Compiler optimizations questions for ghc 6.10...

Wed Feb 18 04:29:42 EST 2009

2009/2/18 Tyson Whitehead <twhitehead at gmail.com>:
> On February 17, 2009 19:24:44 Max Bolingbroke wrote:
>> 2009/2/17 Tyson Whitehead <twhitehead at gmail.com>:
>> > (compiled with ghc 6.10 with options -O2 -ddump-simpl)
>
> That should have been -ddump-stranal instead of -ddump-simpl.

Right. Mystery solved. In case you were wondering, the reason the
other two lambdas in "digit" are not worker/wrappered is because GHC
only performs strictness analysis on lambdas that occur /immediately/
in the binding. So increasing the arity of digit is CRUCIAL to getting
your program to compile well, as that will cause:
* Strictness analysis on the inner lambdas
* Inlining of lvl_s1mF
* Fewer updateable thunks to be created by callers (as we won't try to
cache the results of a partial application)

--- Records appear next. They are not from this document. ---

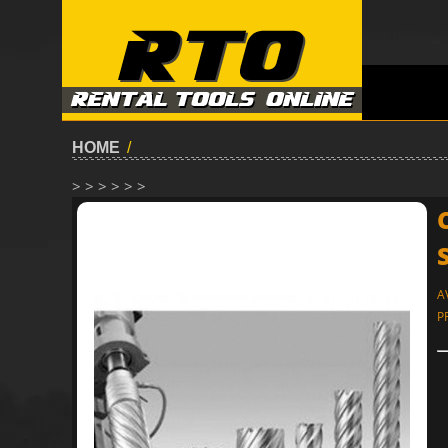
HOME
/
> > > > > >
A
P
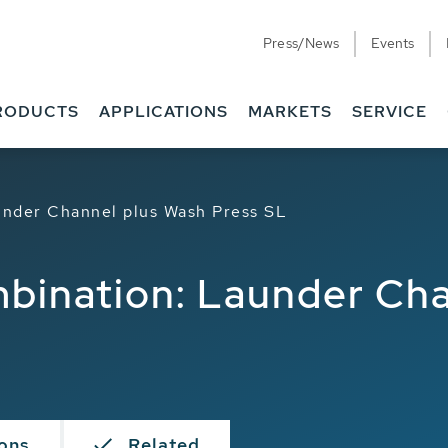
Press/News
Events
RODUCTS
APPLICATIONS
MARKETS
SERVICE
under Channel plus Wash Press SL
mbination: Launder Ch
ions
Related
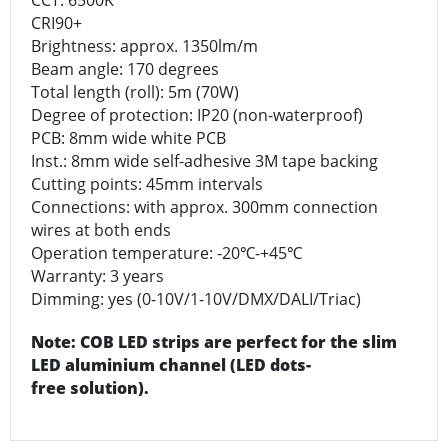
CRI90+
Brightness: approx. 1350lm/m
Beam angle: 170 degrees
Total length (roll): 5m (70W)
Degree of protection: IP20 (non-waterproof)
PCB: 8mm wide white PCB
Inst.: 8mm wide self-adhesive 3M tape backing
Cutting points: 45mm intervals
Connections: with approx. 300mm connection
wires at both ends
Operation temperature: -20℃-+45℃
Warranty: 3 years
Dimming: yes (0-10V/1-10V/DMX/DALI/Triac)
Note: COB LED strips are perfect for the slim
LED aluminium channel (LED dots-
free solution).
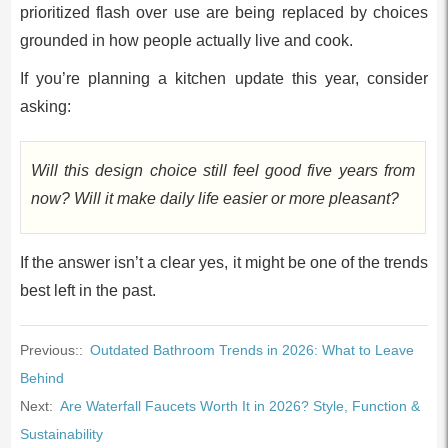
prioritized flash over use are being replaced by choices
grounded in how people actually live and cook.
If you’re planning a kitchen update this year, consider
asking:
Will this design choice still feel good five years from
now? Will it make daily life easier or more pleasant?
If the answer isn’t a clear yes, it might be one of the trends
best left in the past.
Previous::
Outdated Bathroom Trends in 2026: What to Leave
Behind
Next:
Are Waterfall Faucets Worth It in 2026? Style, Function &
Sustainability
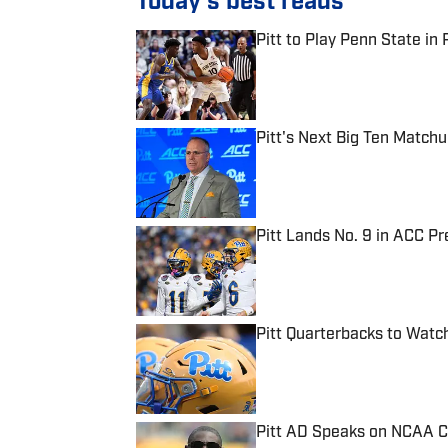
Today's best reads
Pitt to Play Penn State in 
Published by on Invalid Date
Pitt's Next Big Ten Match
Published by on Invalid Date
Pitt Lands No. 9 in ACC Pr
Published by on Invalid Date
Pitt Quarterbacks to Wat
Published by on Invalid Date
Pitt AD Speaks on NCAA 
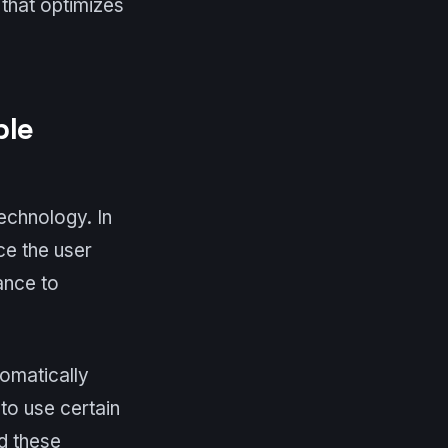
 that optimizes
ble
echnology. In
ce the user
ance to
tomatically
 to use certain
ad these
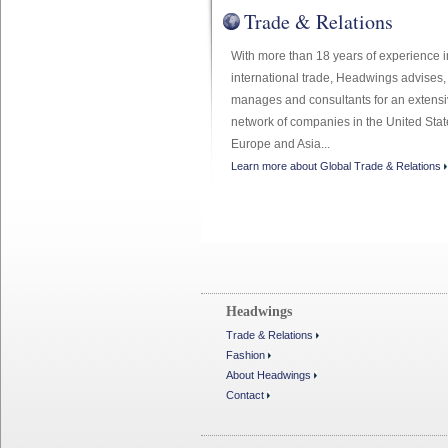
Trade & Relations
With more than 18 years of experience i
international trade, Headwings advises,
manages and consultants for an extens
network of companies in the United Stat
Europe and Asia...
Learn more about Global Trade & Relations
Headwings
Trade & Relations
Fashion
About Headwings
Contact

>> > I was wondering why lvl_s1mF is not being inlined into a_s1Gv in the core
>> > at the bottom of this email as that is the only place it is ever
>> > referenced.
>>
>> The relevant GHC code is SimplUtils.preInlineUnconditionally. It looks
>> like it dosen't get inlined for two reasons:
>> 1) It's not a manifest lambda (it's an application) so inlining inside
>> another lambda would change the number of times the FVs of lvl_s1mF
>> might occur
>
> I have to confess my ignorance here as my google fu failed and so I still
> don't know what a manifest lambda is (other than not a application).  : )

Sorry :-). Manifest lambdas are just lambdas that occur manifestly! So e.g.:

f = \x -> g x

HAS a manifest lambda, whereas:

f' = g

Does NOT have one. No lambda immediately starts the binding.

Lambdas, manifest or otherwise, are important in this context because
any value with a leading lambda is certainly very cheap and so can be
inlined inside other lambdas - which is what you are trying to achieve
with lvl_s1mF.

(snip code and explanation)

> I just finished adding the Parse q Int type to help with email line wrapping.
> As I alluded to in my original email, if I don't have the Int overflow check
> in digit, it is not chosen as the loop breaker, all the StateT stuff is
> compiled away, and you get a really nice efficient assembler loop (which is
> important because the final FSM has to actually chew through GBs of data).
>
> The part of the code under the first lambda in digit is as follows (I didn't
> keep the original dump, so the uniques have changed here).  It's the second
> part of the Int overflow bounds check (i.e., y <= (maxBound-x)`div`10), and,
> indeed, something you don't want to compute unless the easy check fails.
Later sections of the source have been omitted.